C’è il figlio maschio disoccupato e pigro, schiacciato dall’incombente giudizio paterno che riempie la sua ansia da prestazione filiare mangiando saccottini e proponendo battute divertenti per coprire con una risata i suoi e gli altrui difetti. Memorabile la battuta “il capochinismo è un allenamento per la domenica”  rivolta tanto alla sua tenuta “pigiamata” quanto all’atteggiamento paterno di stare a capo chino.

C’è il fratello di Silvio, arzillo anziano amante della moto e della velocità, quanto delle citazioni e delle orazioni interminabili.

C’è infine Silvio, il protagonista, un vedovo che ha deciso di autoesiliarsi in campagna, vicino Napoli, lasciando i figli a Milano, solo apparentemente per scelta, vittima dello spopolamento non solo del paese reale in cui abita, ma del suo paesaggio interiore, dal momento che tutti gli affetti sono lontani o non più in vita.

La drammaturga e regista Lucia Calamaro ha dato vita a una commedia, se pure dai tragici risvolti, che fa ridere di gusto il pubblico che si riconosce necessariamente nelle figure ora del solitario genitore, Silvio Orlando,  lacerato dal desiderio di compagnia e pure dal fastidio della compagnia stessa dei consanguinei, ora dei figli, preoccupati per la salute del padre ed al contempo consumati dal giudizio costante a cui le loro scelte di vita vengono sottoposte durante le brevi visite nella casa paterna.

Fino alla fine siamo convinti di assistere a una riunione familiare, ad un progressivo riavvicinamento tra quei figli ormai divenuti “i più dolorosi stranieri” e l’anziano, che li vede e li sente di rado. Sembra una giornata reale di “normali” litigi tra un padre con alte aspettative dalle carriere dei figli e i figli che stentano a trovare il loro posto nella società. Si comprende che il rapporto ha qualcosa di malato, talora per colpa degli uni, talaltra per colpa dell’altro ed il risultato appare, agli occhi di Silvio, che i tre figli si comportino più da “suocere” che non da premurosi consanguinei.

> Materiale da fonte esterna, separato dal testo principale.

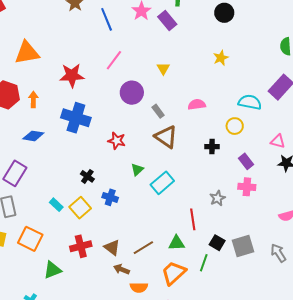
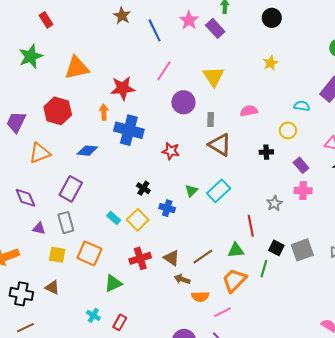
yellow triangle: (163, 68) -> (214, 77), size x1.6
orange arrow: (33, 99) -> (104, 112), moved
cyan semicircle: (250, 102) -> (302, 106), size x0.7
gray rectangle: (158, 111) -> (211, 120), turned 40
green triangle: (137, 170) -> (191, 191), moved

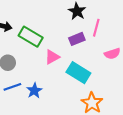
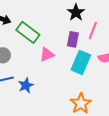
purple rectangle: (77, 39) -> (73, 39), turned -63
cyan rectangle: (78, 73) -> (81, 62), moved, turned 75

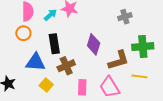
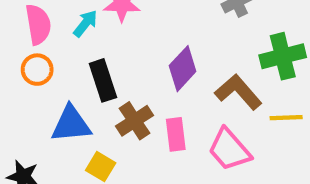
purple diamond: (94, 44) -> (183, 69), turned 35
brown L-shape: (119, 60) -> (238, 92), turned -105
pink rectangle: (82, 87) -> (176, 134), moved

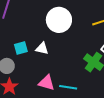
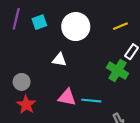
cyan square: (21, 48) -> (39, 22), moved

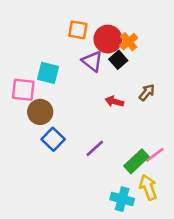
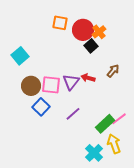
purple triangle: (92, 61) -> (71, 82), moved, turned 30
cyan square: (48, 73) -> (20, 56), moved, turned 36
pink square: (23, 90) -> (51, 85), moved
cyan cross: (122, 199) -> (94, 153), turned 30

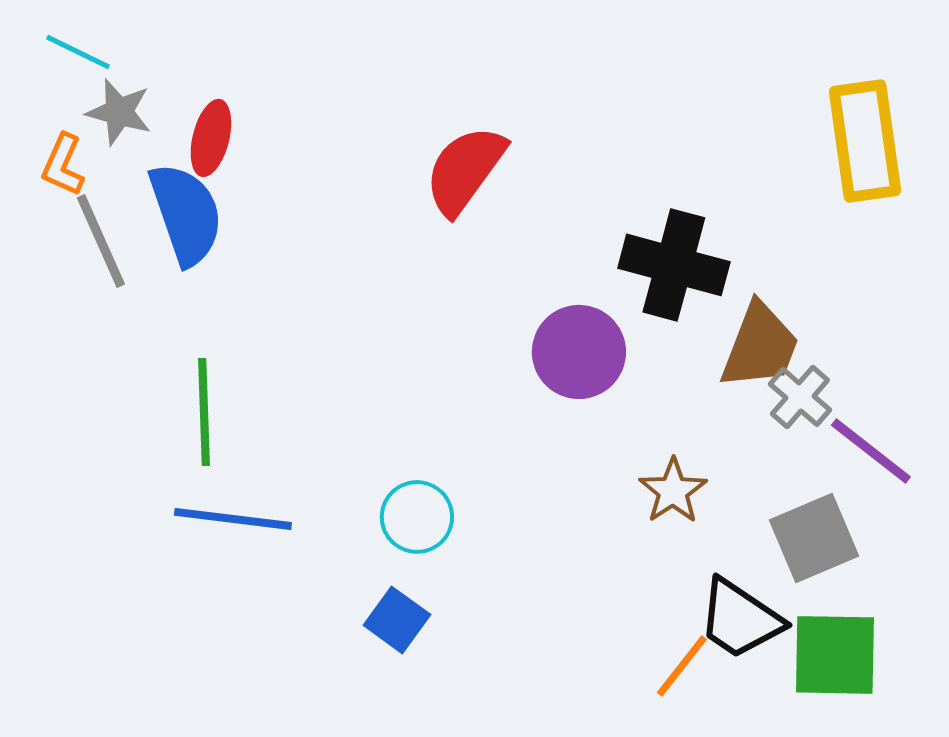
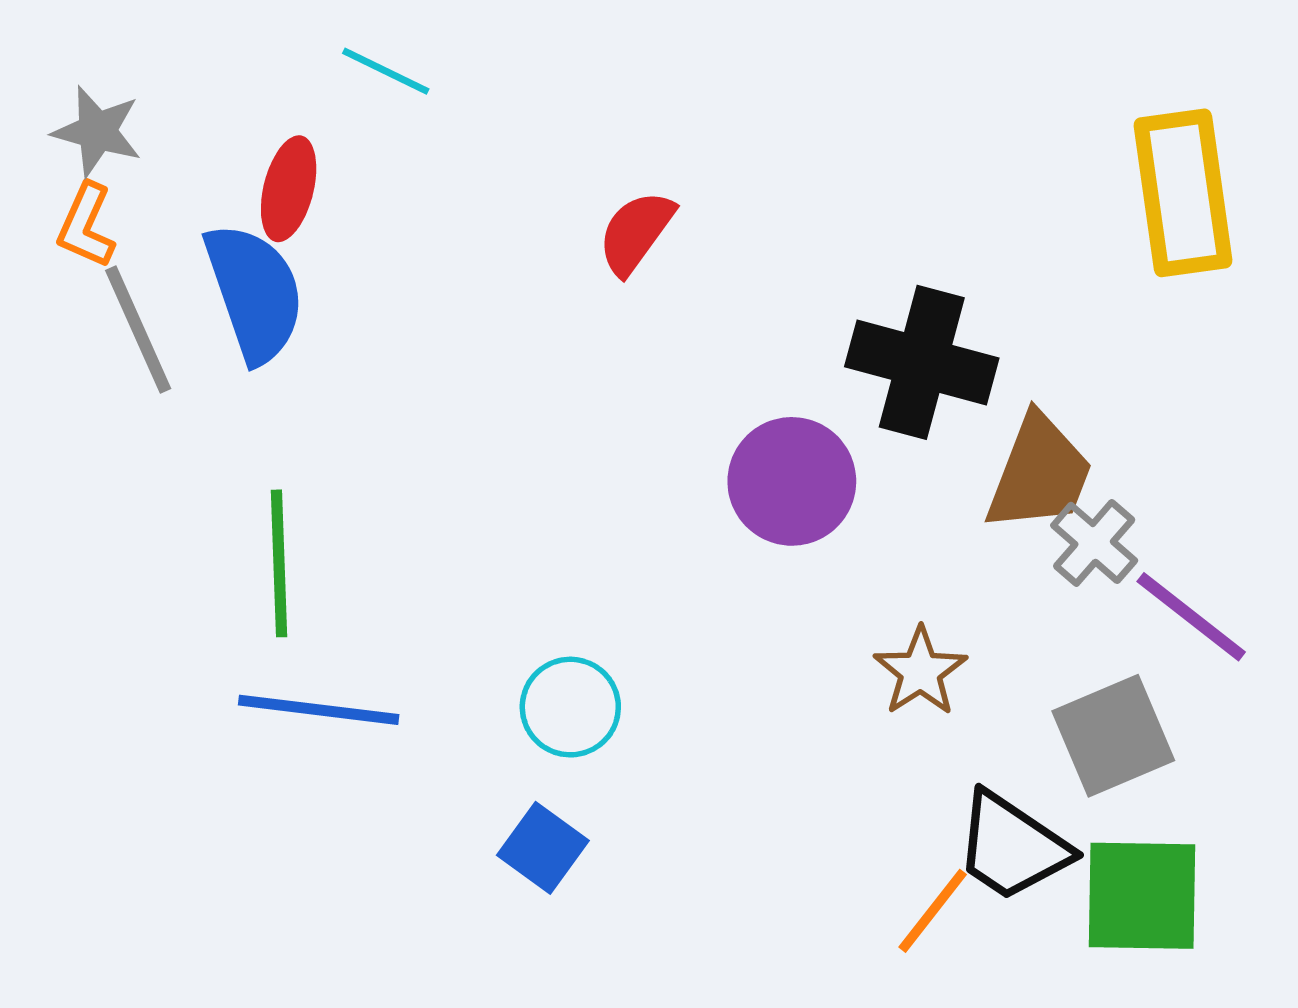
cyan line: (78, 52) -> (386, 71), moved
gray star: (119, 112) -> (97, 131), moved
red semicircle: (465, 170) -> (636, 232), size x0.7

L’amara realtà è che Silvio è completamente solo, che la sua solitudine interiore è talmente connaturata al suo essere da immaginare le conversazioni con i suoi cari, da inscenare i litigi, i momenti conviviali, le risate nella sua testa lontano da ogni effettivo contatto umano. Solo.

Lucia Calamaro ha voluto indagare la dilagante “solitudine sociale” come la chiama la socio- psicologia ormai diventata, secondo le sue parole, “un’epidemia di solitudine”, un male insidioso che coinvolge gli anziani, ma anche i giovani (spesso fagocitati dalle dipendenze da web), contrastandolo con l’ironia e con l’invito alla socialità stessa dell’evento teatrale, augurandosi che quanti assistano allo spettacolo sentano poi l’esigenza di chiamare o andare a trovare un genitore solo, un amico non visto da tempo, popolando di affetto il suo paesaggio spopolato.

Ottima la compagnia teatrale guidata da Calamaro, bravi i tre interpreti dei figli: Riccardo Goretti, Alice Redini (la poetessa), Maria Laura Rondanini (la manica dell’ordine). Sincero e convincente Silvio Orlando. Pulita, elegante, sobria la scena e la regia. Nessuna sbavatura. Al centro la parola e il pensiero.

In scena all’Arena del Sole  fino al 19 aprile ore 21.